THE TASK> All lines in the records below that hold "inside" are to be shown.
++++++++++
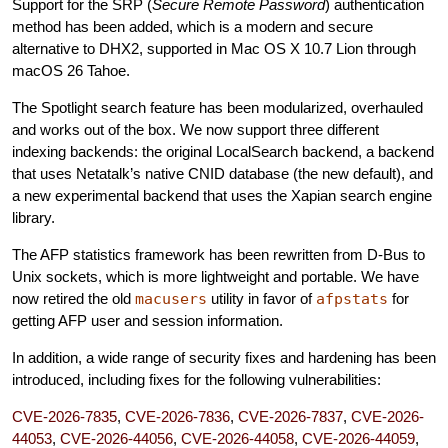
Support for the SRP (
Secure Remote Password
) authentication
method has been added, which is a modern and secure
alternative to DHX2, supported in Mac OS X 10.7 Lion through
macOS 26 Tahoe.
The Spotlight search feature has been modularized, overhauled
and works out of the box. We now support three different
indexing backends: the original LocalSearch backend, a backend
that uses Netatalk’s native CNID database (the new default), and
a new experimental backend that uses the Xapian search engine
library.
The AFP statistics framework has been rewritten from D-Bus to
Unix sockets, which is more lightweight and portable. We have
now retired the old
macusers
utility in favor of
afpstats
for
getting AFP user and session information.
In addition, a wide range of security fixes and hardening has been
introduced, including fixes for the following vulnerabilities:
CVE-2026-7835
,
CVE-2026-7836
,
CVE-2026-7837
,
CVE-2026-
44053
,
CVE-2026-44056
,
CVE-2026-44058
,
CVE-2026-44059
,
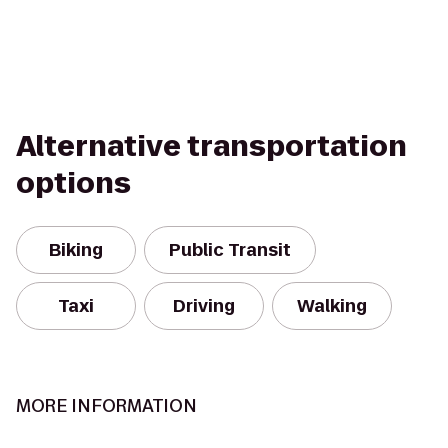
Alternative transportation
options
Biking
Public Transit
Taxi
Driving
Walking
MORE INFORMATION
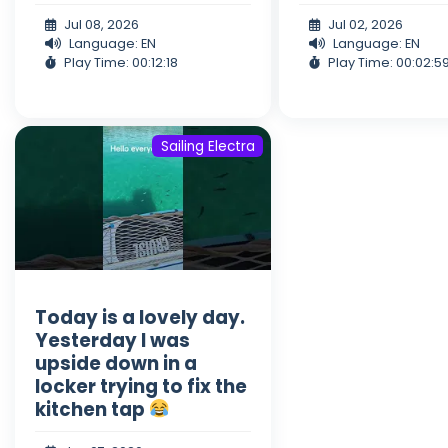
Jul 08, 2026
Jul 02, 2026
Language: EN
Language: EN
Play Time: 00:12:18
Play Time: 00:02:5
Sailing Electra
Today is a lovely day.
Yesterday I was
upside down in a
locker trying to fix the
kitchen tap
++++++++++
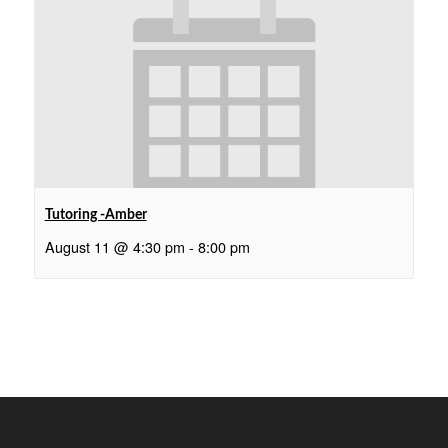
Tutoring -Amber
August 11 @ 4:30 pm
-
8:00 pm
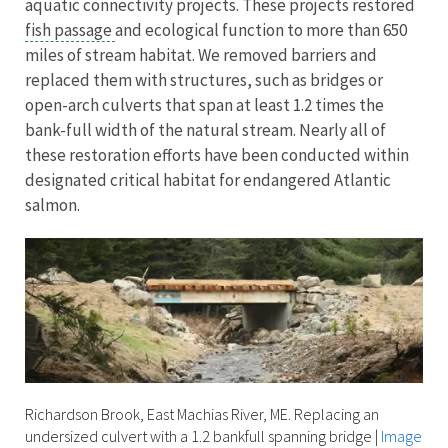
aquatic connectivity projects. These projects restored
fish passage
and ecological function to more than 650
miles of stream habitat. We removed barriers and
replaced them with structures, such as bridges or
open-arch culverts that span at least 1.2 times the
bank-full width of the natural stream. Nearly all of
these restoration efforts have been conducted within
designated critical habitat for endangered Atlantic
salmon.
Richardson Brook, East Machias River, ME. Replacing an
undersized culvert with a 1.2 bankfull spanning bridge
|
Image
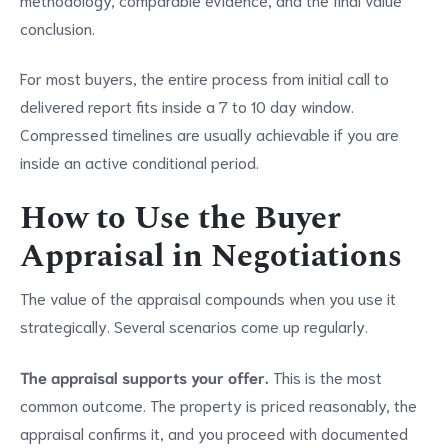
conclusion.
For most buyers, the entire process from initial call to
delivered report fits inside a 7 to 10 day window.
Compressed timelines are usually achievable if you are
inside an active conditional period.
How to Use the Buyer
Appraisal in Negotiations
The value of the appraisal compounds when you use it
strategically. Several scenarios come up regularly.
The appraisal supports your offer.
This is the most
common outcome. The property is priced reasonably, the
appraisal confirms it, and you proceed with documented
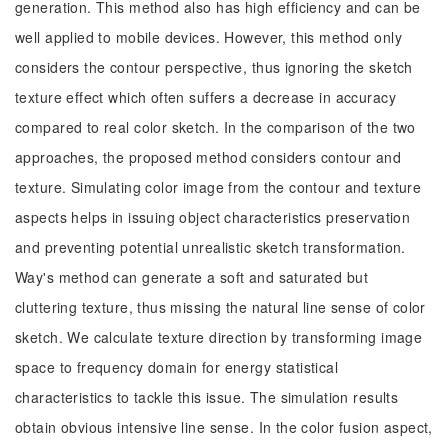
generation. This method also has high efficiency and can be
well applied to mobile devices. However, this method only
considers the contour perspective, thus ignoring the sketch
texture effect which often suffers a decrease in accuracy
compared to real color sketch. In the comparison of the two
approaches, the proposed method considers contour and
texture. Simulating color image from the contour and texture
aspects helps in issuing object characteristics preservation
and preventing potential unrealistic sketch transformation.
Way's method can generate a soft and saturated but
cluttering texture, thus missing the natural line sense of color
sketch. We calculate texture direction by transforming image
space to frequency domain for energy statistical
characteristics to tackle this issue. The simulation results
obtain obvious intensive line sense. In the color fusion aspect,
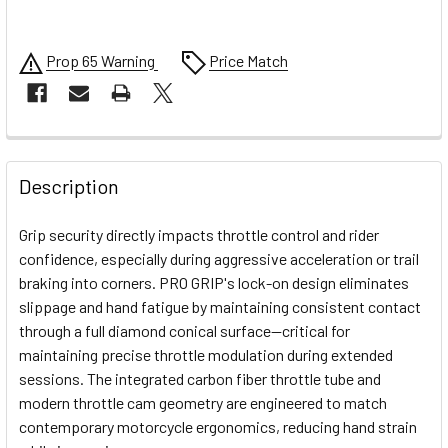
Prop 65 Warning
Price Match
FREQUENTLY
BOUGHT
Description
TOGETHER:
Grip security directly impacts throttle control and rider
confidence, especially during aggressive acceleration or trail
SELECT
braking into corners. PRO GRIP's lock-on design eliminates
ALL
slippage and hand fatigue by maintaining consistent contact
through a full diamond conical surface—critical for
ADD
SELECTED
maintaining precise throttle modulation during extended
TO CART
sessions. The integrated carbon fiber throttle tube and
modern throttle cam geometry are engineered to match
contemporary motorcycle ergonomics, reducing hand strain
++++++++++
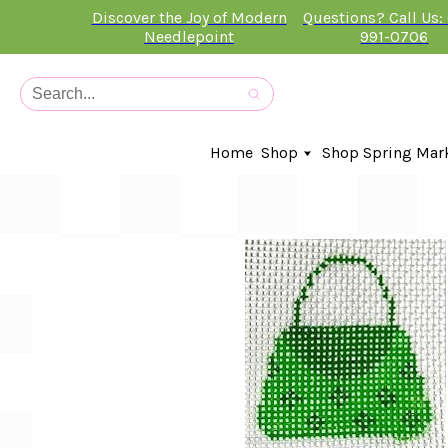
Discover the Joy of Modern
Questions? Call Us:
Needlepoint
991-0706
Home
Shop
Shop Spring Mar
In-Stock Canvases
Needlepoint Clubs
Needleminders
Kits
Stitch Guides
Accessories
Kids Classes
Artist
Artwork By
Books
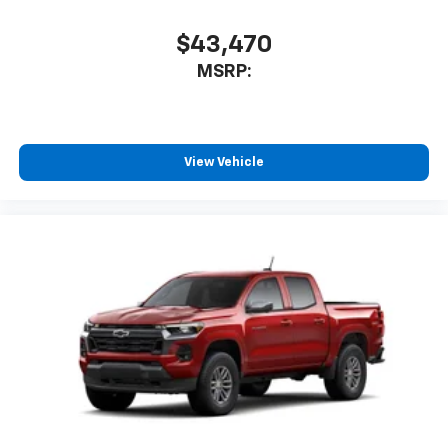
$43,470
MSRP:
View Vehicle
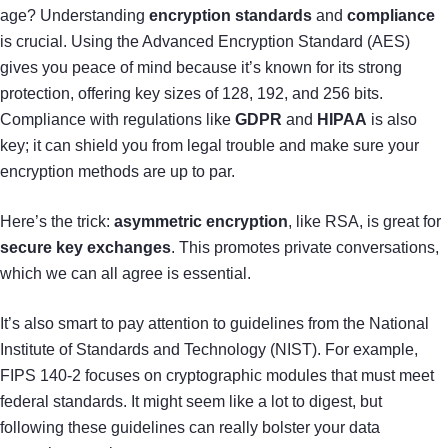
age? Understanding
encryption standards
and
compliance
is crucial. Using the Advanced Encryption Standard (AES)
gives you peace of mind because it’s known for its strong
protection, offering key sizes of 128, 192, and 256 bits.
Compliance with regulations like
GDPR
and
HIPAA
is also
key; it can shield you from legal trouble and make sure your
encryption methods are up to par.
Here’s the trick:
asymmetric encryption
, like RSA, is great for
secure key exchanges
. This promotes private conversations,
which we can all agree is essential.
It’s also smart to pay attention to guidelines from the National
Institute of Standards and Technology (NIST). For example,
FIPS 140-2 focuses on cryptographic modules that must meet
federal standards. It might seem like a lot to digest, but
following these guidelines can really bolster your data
++++++++++
OUTPUT OF THE TASK>
delivered report fits inside a 7 to 10 day window.
inside an active conditional period.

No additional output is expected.